▶ _ACTIVITY_
Could you return the lines below exactly, from the first line up to and including the line that holds "055-4532265"?

[[ MATERIAL TO PROCESS, beginning ]]

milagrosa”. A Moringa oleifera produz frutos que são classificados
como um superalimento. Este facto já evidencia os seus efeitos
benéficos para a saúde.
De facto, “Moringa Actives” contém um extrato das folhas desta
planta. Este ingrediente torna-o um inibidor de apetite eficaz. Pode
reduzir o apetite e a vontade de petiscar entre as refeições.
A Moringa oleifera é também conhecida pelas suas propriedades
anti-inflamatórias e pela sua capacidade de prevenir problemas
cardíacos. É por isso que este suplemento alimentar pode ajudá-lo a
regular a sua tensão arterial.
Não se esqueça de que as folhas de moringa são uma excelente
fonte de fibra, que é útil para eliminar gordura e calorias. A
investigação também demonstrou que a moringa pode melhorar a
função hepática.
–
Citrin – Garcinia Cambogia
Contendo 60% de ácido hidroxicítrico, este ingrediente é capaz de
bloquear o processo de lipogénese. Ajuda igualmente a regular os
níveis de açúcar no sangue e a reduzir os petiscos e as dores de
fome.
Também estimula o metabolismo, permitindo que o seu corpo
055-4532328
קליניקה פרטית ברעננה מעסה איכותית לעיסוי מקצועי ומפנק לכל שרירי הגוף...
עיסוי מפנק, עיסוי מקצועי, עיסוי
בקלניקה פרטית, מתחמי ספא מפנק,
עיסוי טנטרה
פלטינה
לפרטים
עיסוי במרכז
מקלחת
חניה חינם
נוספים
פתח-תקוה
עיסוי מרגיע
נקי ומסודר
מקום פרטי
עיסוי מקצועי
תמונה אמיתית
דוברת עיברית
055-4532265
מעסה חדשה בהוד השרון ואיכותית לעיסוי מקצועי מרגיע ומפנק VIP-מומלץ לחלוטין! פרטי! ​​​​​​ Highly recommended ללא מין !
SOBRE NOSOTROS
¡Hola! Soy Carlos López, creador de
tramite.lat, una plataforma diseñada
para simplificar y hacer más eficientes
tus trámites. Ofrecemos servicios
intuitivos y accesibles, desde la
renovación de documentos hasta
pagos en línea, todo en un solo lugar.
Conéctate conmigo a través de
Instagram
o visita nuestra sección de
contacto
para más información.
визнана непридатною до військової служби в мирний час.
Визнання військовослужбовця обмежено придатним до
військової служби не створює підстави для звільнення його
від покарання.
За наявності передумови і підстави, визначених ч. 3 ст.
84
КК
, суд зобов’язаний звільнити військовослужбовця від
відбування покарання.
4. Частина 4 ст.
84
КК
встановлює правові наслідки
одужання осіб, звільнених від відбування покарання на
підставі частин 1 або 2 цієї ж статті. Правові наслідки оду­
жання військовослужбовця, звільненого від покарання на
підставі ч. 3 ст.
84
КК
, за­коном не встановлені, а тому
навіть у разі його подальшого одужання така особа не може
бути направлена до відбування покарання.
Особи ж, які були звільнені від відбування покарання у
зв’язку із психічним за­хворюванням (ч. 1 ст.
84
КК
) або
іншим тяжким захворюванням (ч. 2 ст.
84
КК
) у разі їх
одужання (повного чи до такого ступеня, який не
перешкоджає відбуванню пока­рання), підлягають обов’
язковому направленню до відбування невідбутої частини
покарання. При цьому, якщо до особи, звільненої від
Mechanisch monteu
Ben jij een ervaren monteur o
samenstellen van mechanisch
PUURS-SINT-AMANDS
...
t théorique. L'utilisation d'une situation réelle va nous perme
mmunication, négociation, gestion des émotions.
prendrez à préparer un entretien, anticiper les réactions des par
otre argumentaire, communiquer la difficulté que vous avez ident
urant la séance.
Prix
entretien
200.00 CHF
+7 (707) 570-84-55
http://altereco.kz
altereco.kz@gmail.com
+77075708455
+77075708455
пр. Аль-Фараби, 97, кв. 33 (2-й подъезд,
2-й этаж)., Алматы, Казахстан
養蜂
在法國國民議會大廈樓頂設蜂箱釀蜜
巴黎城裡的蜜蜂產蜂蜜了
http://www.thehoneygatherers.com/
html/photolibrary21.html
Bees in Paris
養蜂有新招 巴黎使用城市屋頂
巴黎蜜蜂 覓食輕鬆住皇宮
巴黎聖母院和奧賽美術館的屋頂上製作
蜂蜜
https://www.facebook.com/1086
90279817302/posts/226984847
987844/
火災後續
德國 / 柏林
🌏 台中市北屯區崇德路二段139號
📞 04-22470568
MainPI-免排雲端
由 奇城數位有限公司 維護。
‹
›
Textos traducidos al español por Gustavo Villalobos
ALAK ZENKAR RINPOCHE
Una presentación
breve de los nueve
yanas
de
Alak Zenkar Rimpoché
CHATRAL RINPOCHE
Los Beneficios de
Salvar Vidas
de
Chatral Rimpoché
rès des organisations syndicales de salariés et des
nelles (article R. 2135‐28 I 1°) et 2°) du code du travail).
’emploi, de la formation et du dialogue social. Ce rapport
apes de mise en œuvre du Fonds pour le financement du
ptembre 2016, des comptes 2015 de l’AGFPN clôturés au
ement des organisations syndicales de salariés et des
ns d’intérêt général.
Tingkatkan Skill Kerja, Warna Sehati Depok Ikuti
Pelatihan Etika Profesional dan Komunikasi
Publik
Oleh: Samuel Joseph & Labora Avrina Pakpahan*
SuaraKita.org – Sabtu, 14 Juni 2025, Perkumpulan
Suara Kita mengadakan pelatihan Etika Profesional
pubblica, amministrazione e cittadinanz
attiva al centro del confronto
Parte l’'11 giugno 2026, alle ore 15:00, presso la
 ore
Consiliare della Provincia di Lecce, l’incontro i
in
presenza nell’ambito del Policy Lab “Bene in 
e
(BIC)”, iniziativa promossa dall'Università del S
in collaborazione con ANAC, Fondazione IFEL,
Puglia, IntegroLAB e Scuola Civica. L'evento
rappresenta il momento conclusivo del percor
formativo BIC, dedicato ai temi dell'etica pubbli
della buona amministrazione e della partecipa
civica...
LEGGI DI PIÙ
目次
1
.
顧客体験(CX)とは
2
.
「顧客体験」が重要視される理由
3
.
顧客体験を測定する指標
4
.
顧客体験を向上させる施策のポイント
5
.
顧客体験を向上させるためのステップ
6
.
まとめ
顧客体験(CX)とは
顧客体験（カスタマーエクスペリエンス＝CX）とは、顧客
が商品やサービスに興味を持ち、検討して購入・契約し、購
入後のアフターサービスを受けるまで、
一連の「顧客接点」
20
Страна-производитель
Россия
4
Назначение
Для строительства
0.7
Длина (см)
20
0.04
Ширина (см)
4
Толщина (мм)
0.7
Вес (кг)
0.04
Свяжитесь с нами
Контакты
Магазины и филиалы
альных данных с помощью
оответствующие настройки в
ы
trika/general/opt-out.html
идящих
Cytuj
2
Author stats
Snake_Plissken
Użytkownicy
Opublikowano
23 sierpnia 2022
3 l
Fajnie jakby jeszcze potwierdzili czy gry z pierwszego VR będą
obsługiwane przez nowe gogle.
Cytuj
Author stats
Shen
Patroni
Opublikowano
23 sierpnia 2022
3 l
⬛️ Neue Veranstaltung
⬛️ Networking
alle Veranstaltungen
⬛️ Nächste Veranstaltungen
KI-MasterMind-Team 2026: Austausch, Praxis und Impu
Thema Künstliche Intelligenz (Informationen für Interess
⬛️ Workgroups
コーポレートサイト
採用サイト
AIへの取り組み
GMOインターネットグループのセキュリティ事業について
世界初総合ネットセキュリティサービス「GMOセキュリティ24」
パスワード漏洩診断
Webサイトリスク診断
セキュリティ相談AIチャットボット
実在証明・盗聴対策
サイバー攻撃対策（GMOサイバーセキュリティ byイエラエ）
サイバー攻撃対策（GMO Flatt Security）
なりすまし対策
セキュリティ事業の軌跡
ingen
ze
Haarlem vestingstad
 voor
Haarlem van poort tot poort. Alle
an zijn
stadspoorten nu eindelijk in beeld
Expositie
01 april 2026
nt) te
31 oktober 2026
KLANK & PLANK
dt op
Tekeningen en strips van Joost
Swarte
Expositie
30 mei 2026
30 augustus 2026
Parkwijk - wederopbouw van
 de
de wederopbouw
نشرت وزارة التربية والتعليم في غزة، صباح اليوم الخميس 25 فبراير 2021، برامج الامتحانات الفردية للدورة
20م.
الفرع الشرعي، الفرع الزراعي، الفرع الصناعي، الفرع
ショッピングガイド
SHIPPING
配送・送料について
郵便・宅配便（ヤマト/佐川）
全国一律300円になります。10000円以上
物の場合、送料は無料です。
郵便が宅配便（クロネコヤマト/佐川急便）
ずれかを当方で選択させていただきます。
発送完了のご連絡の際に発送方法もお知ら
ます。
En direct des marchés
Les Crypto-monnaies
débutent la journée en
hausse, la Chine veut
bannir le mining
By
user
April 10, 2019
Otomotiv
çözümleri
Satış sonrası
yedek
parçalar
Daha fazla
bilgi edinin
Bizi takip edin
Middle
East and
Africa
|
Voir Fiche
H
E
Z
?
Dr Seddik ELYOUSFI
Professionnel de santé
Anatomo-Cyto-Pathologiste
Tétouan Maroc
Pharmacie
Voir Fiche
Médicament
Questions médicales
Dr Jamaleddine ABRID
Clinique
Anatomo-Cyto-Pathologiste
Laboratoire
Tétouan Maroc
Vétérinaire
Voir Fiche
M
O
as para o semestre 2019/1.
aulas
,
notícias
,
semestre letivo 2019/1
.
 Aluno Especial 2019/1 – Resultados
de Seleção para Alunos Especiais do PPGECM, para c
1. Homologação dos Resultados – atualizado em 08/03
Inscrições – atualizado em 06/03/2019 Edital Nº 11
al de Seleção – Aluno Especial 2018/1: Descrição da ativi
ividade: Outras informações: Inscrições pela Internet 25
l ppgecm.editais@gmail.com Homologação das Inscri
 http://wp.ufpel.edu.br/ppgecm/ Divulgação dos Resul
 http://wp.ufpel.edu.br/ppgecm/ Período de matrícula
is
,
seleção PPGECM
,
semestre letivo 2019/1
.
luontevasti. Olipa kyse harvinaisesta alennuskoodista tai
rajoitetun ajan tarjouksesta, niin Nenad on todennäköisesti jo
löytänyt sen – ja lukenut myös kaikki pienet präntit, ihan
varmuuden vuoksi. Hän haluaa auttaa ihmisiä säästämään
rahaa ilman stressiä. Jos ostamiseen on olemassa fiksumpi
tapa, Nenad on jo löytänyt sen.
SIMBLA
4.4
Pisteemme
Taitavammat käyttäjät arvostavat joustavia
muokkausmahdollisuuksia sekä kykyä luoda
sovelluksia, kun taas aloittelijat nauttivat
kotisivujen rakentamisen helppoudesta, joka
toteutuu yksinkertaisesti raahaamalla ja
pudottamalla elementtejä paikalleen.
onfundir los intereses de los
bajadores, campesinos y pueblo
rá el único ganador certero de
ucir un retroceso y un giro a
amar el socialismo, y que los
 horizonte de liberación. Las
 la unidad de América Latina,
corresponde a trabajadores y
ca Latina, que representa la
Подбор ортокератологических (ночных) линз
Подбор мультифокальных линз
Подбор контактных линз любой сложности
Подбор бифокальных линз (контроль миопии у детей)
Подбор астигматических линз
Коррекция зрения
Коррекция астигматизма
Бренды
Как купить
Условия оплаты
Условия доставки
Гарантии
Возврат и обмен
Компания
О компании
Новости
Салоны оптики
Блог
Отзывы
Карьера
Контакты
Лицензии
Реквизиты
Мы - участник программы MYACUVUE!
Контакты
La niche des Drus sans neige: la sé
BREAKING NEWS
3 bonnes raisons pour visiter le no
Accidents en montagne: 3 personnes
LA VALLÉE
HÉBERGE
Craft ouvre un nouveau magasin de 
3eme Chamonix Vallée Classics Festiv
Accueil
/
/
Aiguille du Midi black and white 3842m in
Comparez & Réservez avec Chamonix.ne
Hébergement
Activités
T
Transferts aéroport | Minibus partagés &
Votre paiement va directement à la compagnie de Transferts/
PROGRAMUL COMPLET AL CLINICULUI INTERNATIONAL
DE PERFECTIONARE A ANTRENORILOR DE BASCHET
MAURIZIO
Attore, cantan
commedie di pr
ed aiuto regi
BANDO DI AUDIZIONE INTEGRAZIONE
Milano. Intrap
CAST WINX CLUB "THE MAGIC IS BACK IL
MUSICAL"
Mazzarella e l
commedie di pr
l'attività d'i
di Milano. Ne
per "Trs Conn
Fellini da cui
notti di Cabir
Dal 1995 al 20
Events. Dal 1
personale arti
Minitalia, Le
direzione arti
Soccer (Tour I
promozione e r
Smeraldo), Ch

[[ MATERIAL TO PROCESS, end ]]

▶ _TASK RESULT_
milagrosa”. A Moringa oleifera produz frutos que são classificados
como um superalimento. Este facto já evidencia os seus efeitos
benéficos para a saúde.
De facto, “Moringa Actives” contém um extrato das folhas desta
planta. Este ingrediente torna-o um inibidor de apetite eficaz. Pode
reduzir o apetite e a vontade de petiscar entre as refeições.
A Moringa oleifera é também conhecida pelas suas propriedades
anti-inflamatórias e pela sua capacidade de prevenir problemas
cardíacos. É por isso que este suplemento alimentar pode ajudá-lo a
regular a sua tensão arterial.
Não se esqueça de que as folhas de moringa são uma excelente
fonte de fibra, que é útil para eliminar gordura e calorias. A
investigação também demonstrou que a moringa pode melhorar a
função hepática.
–
Citrin – Garcinia Cambogia
Contendo 60% de ácido hidroxicítrico, este ingrediente é capaz de
bloquear o processo de lipogénese. Ajuda igualmente a regular os
níveis de açúcar no sangue e a reduzir os petiscos e as dores de
fome.
Também estimula o metabolismo, permitindo que o seu corpo
055-4532328
קליניקה פרטית ברעננה מעסה איכותית לעיסוי מקצועי ומפנק לכל שרירי הגוף...
עיסוי מפנק, עיסוי מקצועי, עיסוי
בקלניקה פרטית, מתחמי ספא מפנק,
עיסוי טנטרה
פלטינה
לפרטים
עיסוי במרכז
מקלחת
חניה חינם
נוספים
פתח-תקוה
עיסוי מרגיע
נקי ומסודר
מקום פרטי
עיסוי מקצועי
תמונה אמיתית
דוברת עיברית
055-4532265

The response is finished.